That great book written by D. Esposito & A. Saltarello collects recipes for making solutions for enterprise applications. Though it is not a usual cookbook but guiding principals for making a ‘dish’. It is based on author’s experience and common practices from other books. Second edition published in Jan 2015 seems to be a good summation of best practices with a brief history of them for that time in .NET world.
Authors begins by giving answers to such questions as what is architecture of applications? who are software architects? how modern apps developing differs from past? We can divide the book into two parts (though authors divide it into 4 parts). In the first one there are answers to these questions: what is needed for success work? what’s required from a team? what is code quality and how to achieve it? and other. In the second one, practical recommendations for developers: what types of architecture they see? what are parts of those? main advantages and disadvantages.

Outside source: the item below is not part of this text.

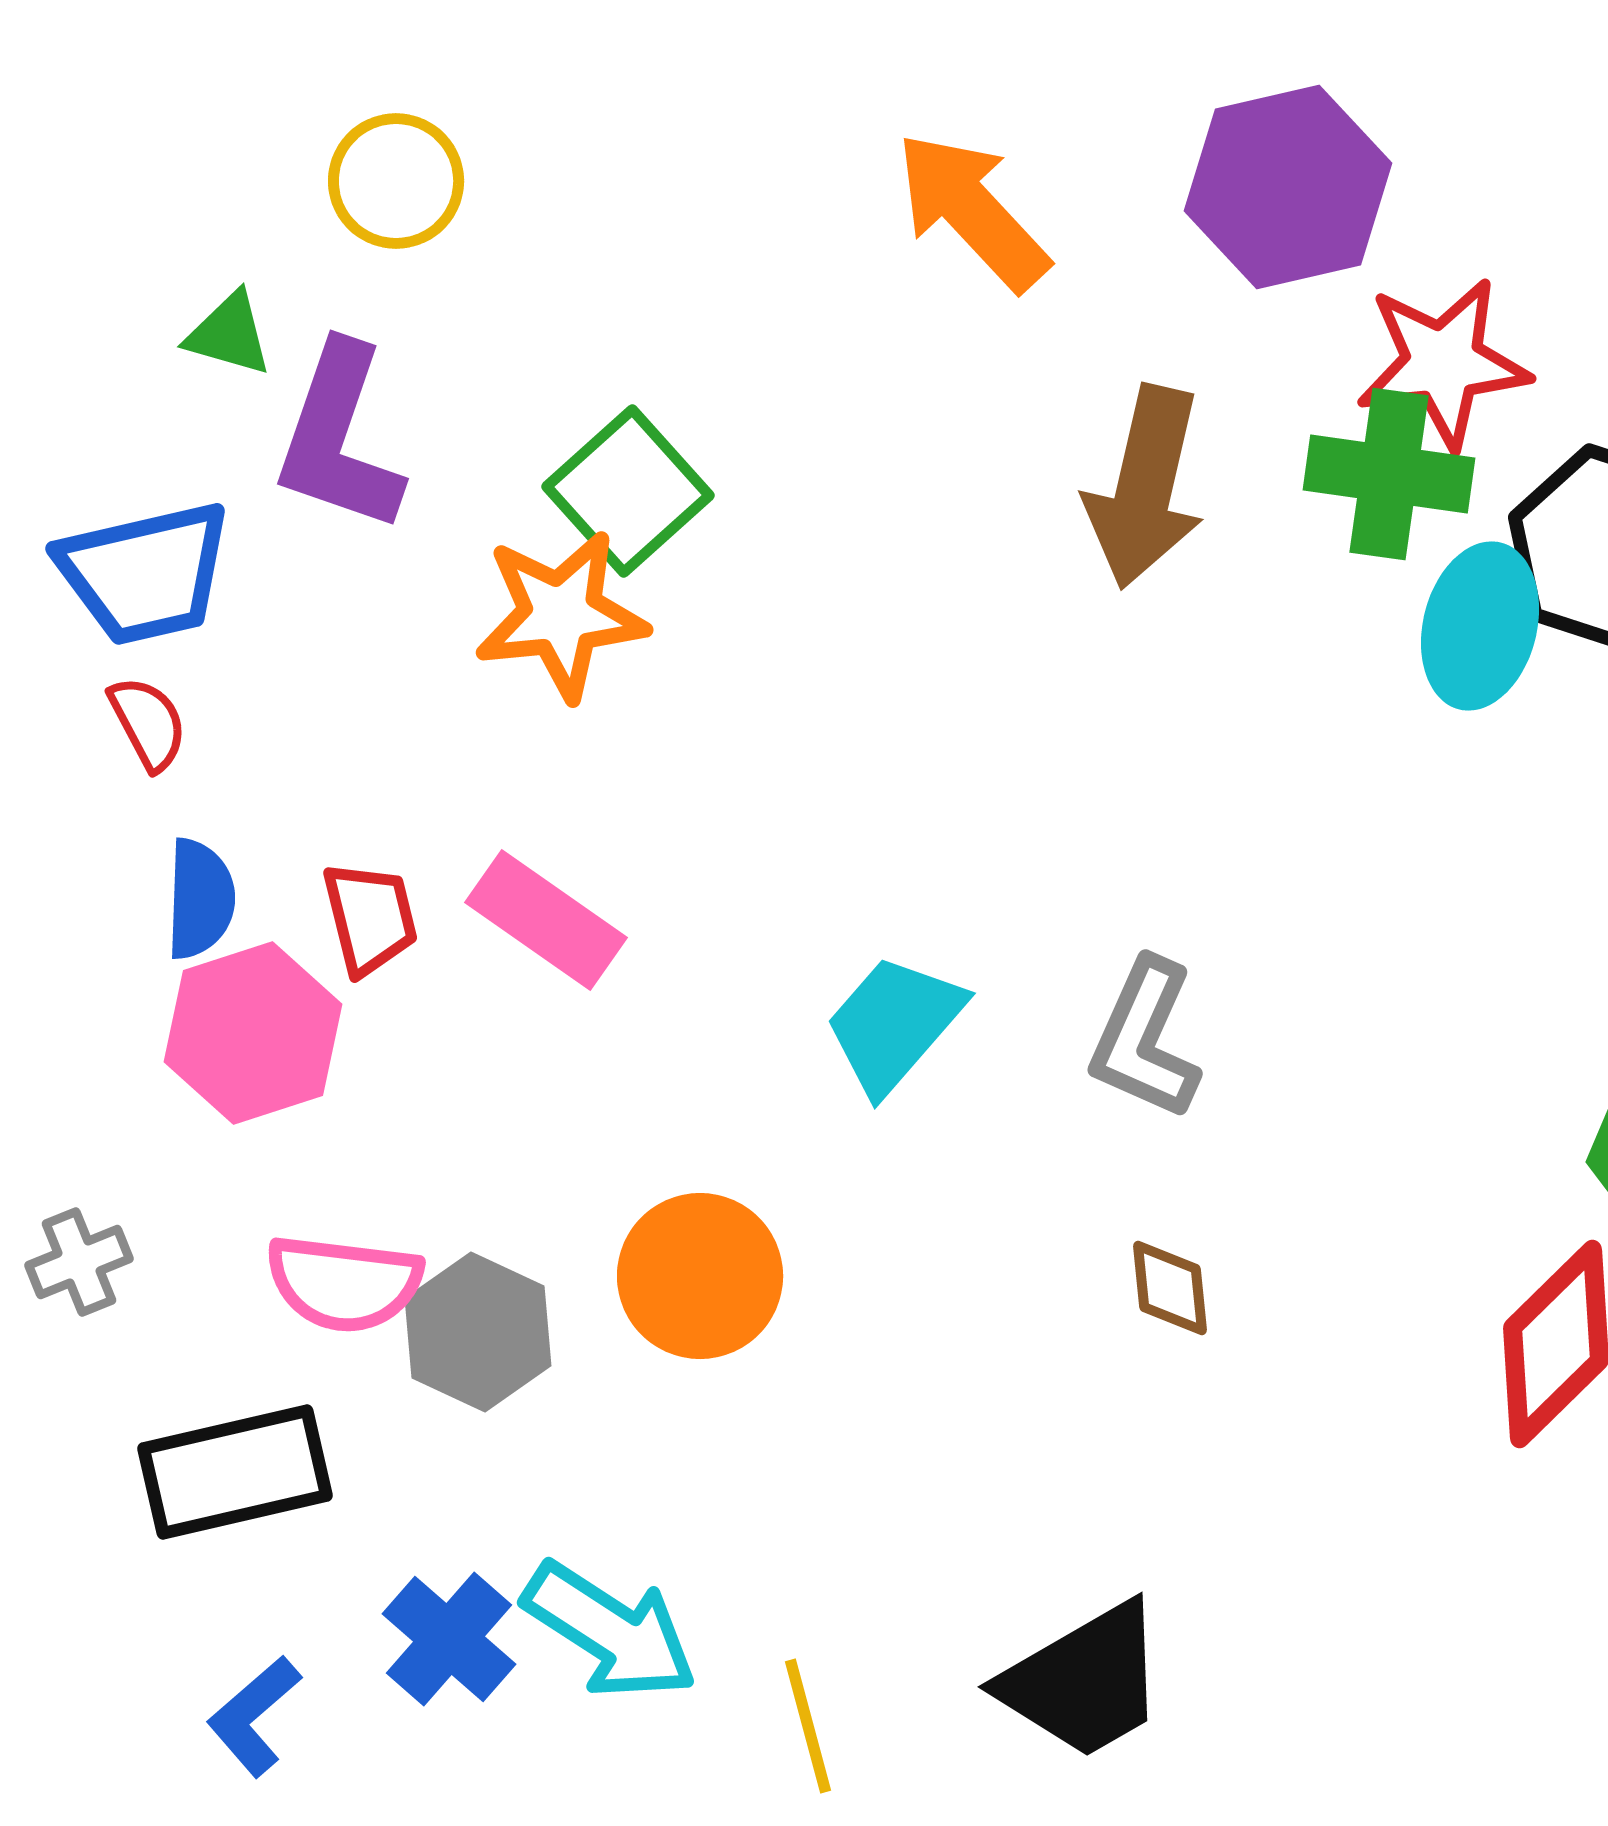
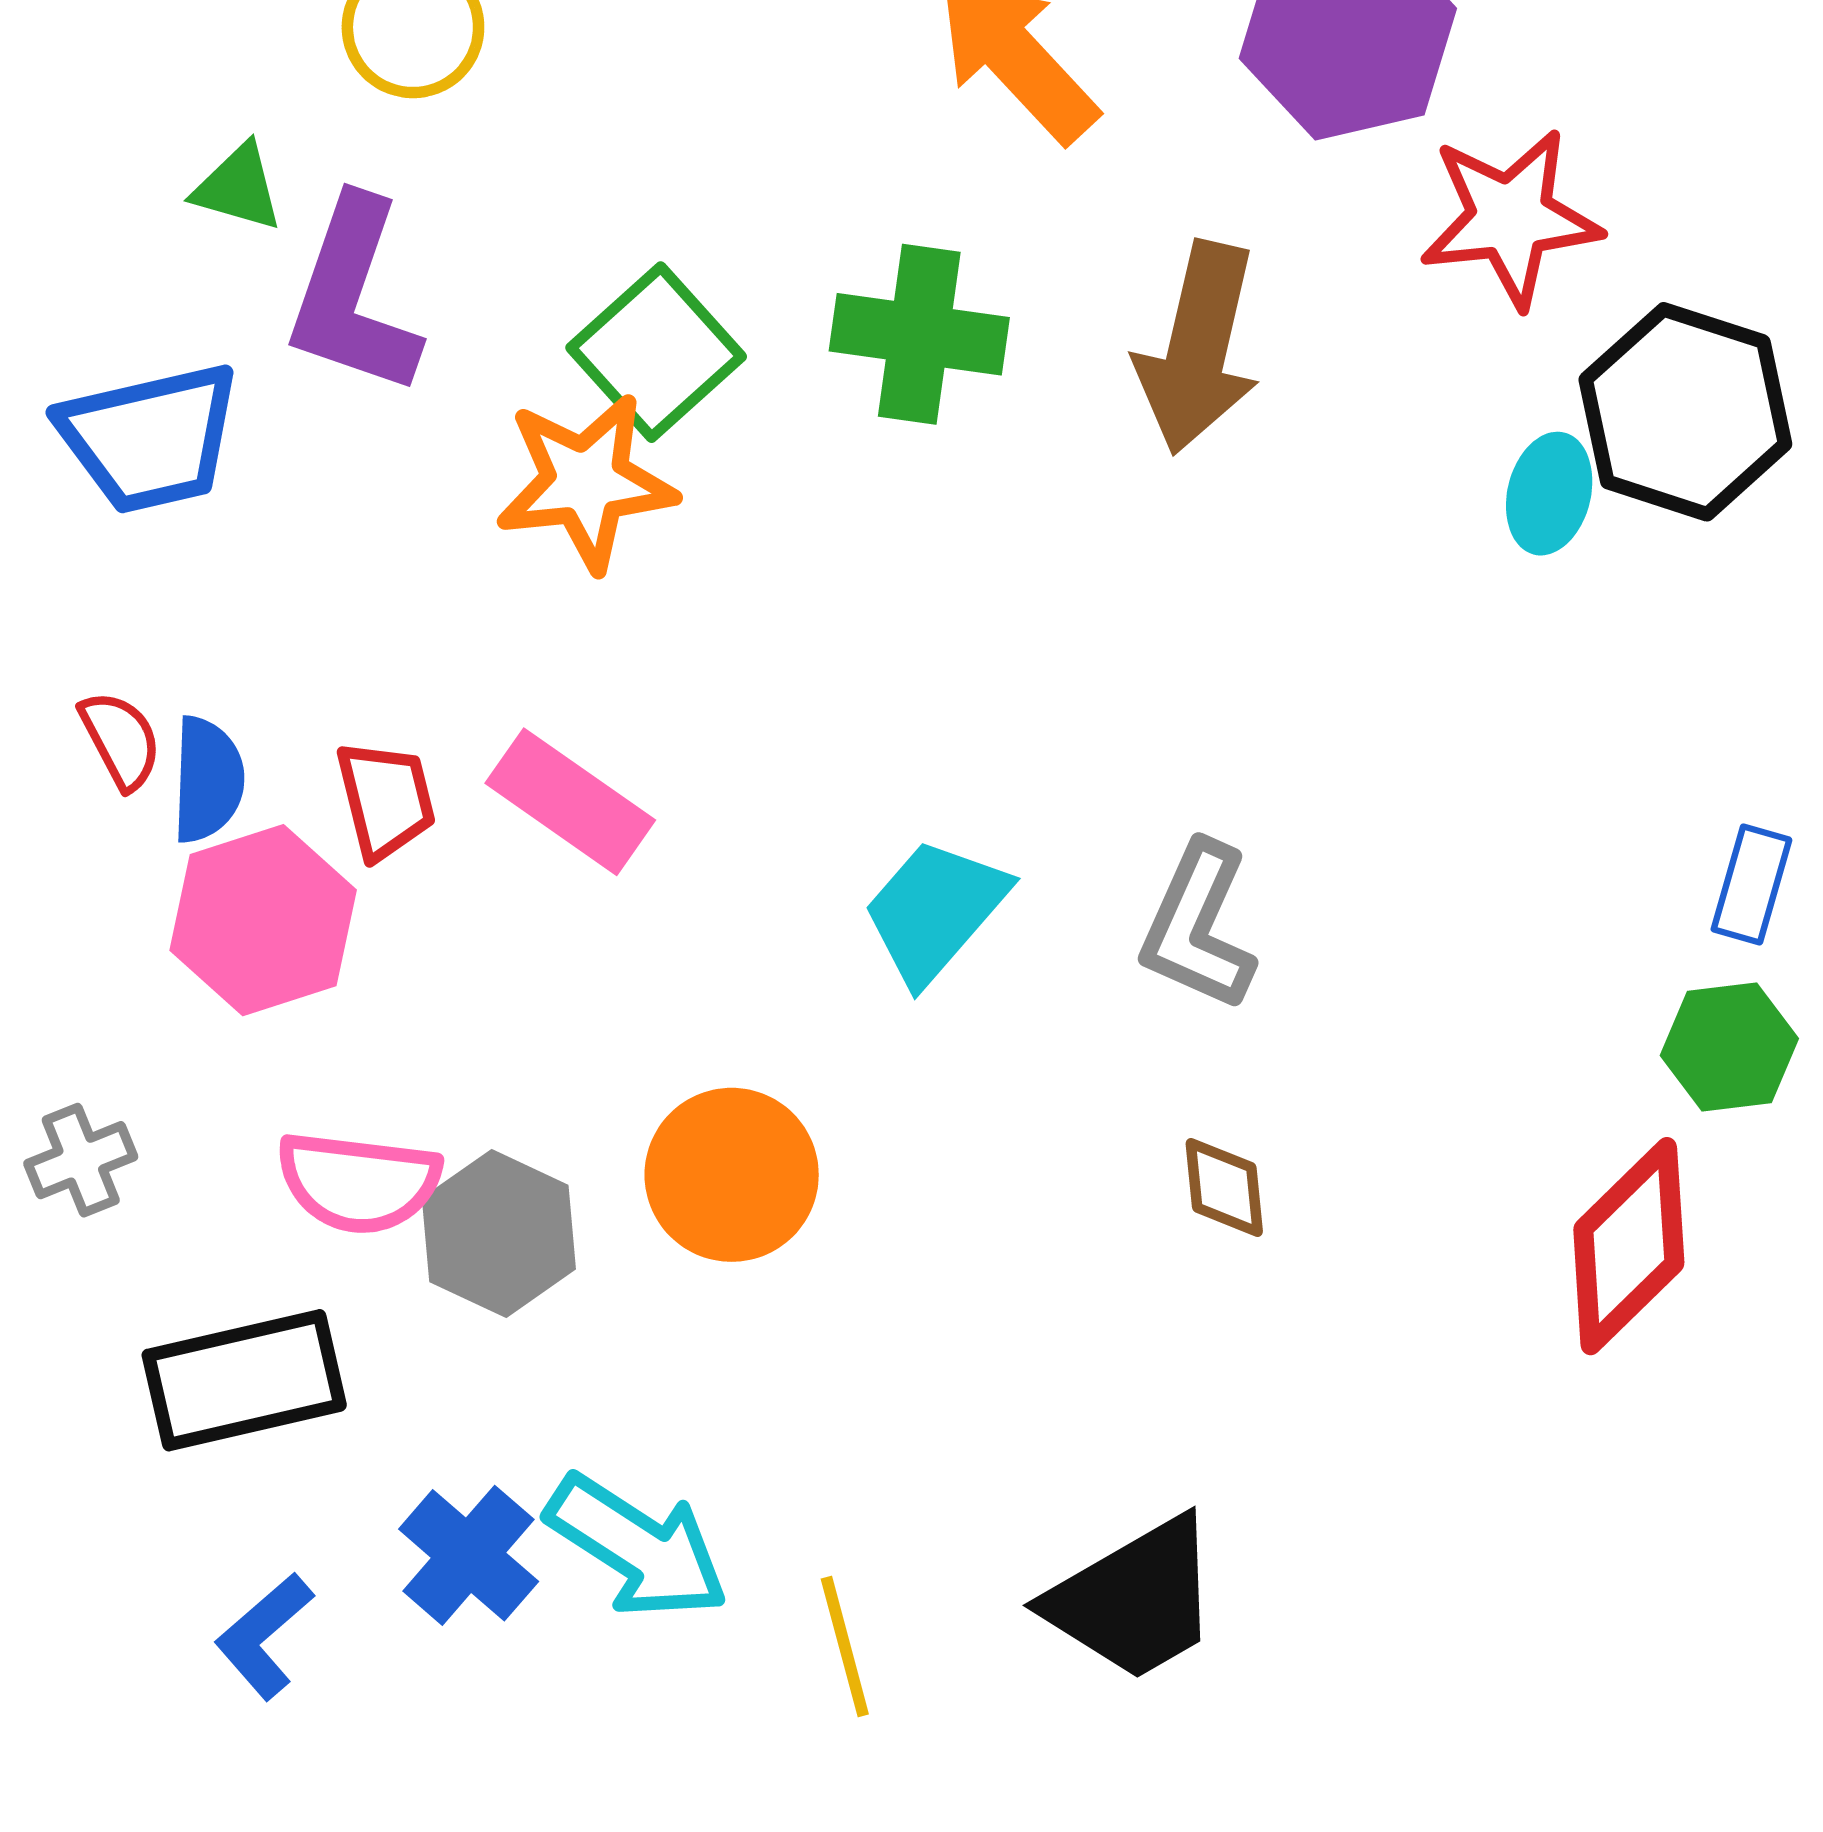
green cross: (1389, 474) -> (919, 334), moved
cyan ellipse: (1480, 626) -> (1549, 494), size x0.7
red semicircle: (148, 723) -> (121, 740), moved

To my mind to understand the book a practical experience in software developing is required, it is not for beginners.
Below are notes and mind maps of the book.
- Acknowledge requirements. See the standard: ISO/IEC 9126 (newer one is ISO/IEC 25010), it defines a general set of quality characteristics required in software products. Divide them into:
- Functional. Given-When-Then.
- Do agile (not upfront = waterfall)
- Break down the system
- Identify and evaluate technologies
- Formulate specifications
- Avoid BBM (Big Ball of Mud) (cause of failures)
- Avoid technical debt (TDBT)
- Capture all the client asked for (Ubiquitous Language — UL). Adapt quickly.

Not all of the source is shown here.